Ballistic Missile
North Korea is currently working on an advanced form of KN-20 ICBM that could potentially strike the United States. This photo shows a test-fire of a ballistic missile at an undisclosed location in North Korea, May 30, 2017. Getty Images/ STR

According to latest reports, after conducting its last intercontinental ballistic missile (ICBM) test less than six months ago, North Korea is currently working on an advanced form of KN-20 ICBM that could potentially strike the United States.

Anonymous U.S. officials spoke to CNN, stating that North Korean leader Kim Jong Un’s regime is working to improve their missile and nuclear weapons attack capability and by 2018, it could be affixing miniaturized warhead on top of an intercontinental missile, designed to target the U.S. mainland. In the light of accelerated weapons program by Pyongyang, many people working for the Trump administration have sounded the alarm regarding an impending threat to the nation.

"In terms of a sense of urgency, today, North Korea certainly poses the greatest threat," Gen. Joseph Dunford, chairman of the Joint Chiefs of Staff, recently testified to Congress. Defense Secretary James Mattis said, "North Korea has accelerated the threat that it poses to its neighbors and the world through its illegal and unnecessary missile and nuclear weapons programs."

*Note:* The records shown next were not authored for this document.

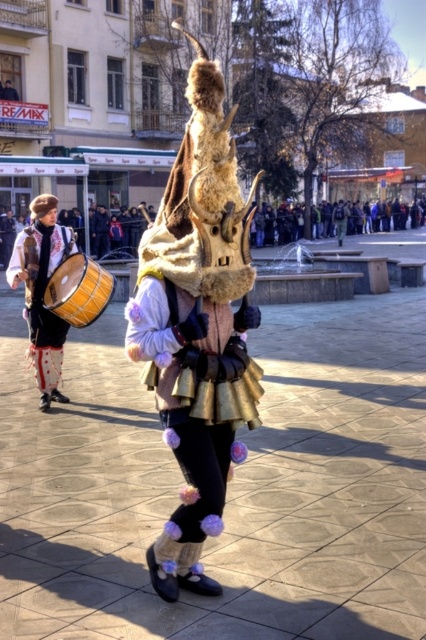 You are a street performer who needs to choose a drum for a parade. You have to carry it for an hour. Which drum between the matte brown drum at left and the wooden drum at center would be easier to carry for a longer duration?

The wooden drum at center is smaller and likely lighter than the matte brown drum at left, so it would be easier to carry for a longer duration.

You are a photographer trying to capture both the matte brown drum at left and the wooden drum at center in a single frame. Based on their heights, which drum should you focus on first to ensure both are fully visible in your photo?

The matte brown drum at left is much taller than the wooden drum at center. To ensure both are fully visible, focus on positioning the taller matte brown drum at left first, then adjust the frame to include the smaller wooden drum at center.

You are a photographer trying to capture the festive scene. You notice the matte brown drum at left and the wooden drum at center. Which drum is positioned lower in the image?

The matte brown drum at left is located below the wooden drum at center, so it is positioned lower in the image.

Additionally, advancement in North Korea's nuclear fuel, missile launchers, guidance, and targeting systems are also underway. In the meantime, U.S. remains adamant on not accepting a nuclear North Korea under any circumstances. During President Donald Trump’s upcoming tour to Japan, South Korea, China, Vietnam, and the Philippines, the growing threat from North Korea is going to be a hot topic of discussion, according to CNBC.

Although North Korea is testing out various prototypes of ICBM, experts believe that it is far from perfecting the technology that can be deemed operational. "I think North Korea has definitely demonstrated improved capability in its testing the past several months," Terence Roehrig, a professor at the U.S. Naval War College, told the Korea Times. "However, I am not convinced they yet have an operational ICBM but they will continue working on it and if they do not have that capability now, they will at some point in the future.

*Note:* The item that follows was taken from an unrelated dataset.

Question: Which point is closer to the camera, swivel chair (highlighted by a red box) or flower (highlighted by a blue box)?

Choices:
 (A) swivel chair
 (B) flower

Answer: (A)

North's goal is to develop an ICBM with a range of about 6,213 miles so that it can strike the U.S. mainland. However, in the last missile test conducted by North Korea on July 28, the ICBM reached a maximum altitude of 2,299 miles which hinted to the fact that the Pyongyang has a long way to go when it comes to reaching its military goal.

Nevertheless, David Wright, co-director of the Global Security Program at the Union of Concerned Scientists, had opined that the ICBM, launched by North Korea during its first testing (July 4), which flew to an altitude of 1,739 miles before landing in the East Sea, could have flown up to 4,163 miles if it had been launched on a standard trajectory, not at a steep angle.

Roehrig also did not believe that Kim ’s regime had perfected the warhead re-entry technology, despite the two missile tests demonstrating a dummy warhead successfully re-entering the atmosphere. This is because implementing the technology when it comes to ICBM is a lot more difficult. "North Korea has a re-entry vehicle for its short and medium-range missiles, but this is a more difficult challenge for an ICBM," he said. "Guidance systems are another challenge. There are many things that have to work in the proper order for a successful ICBM capability."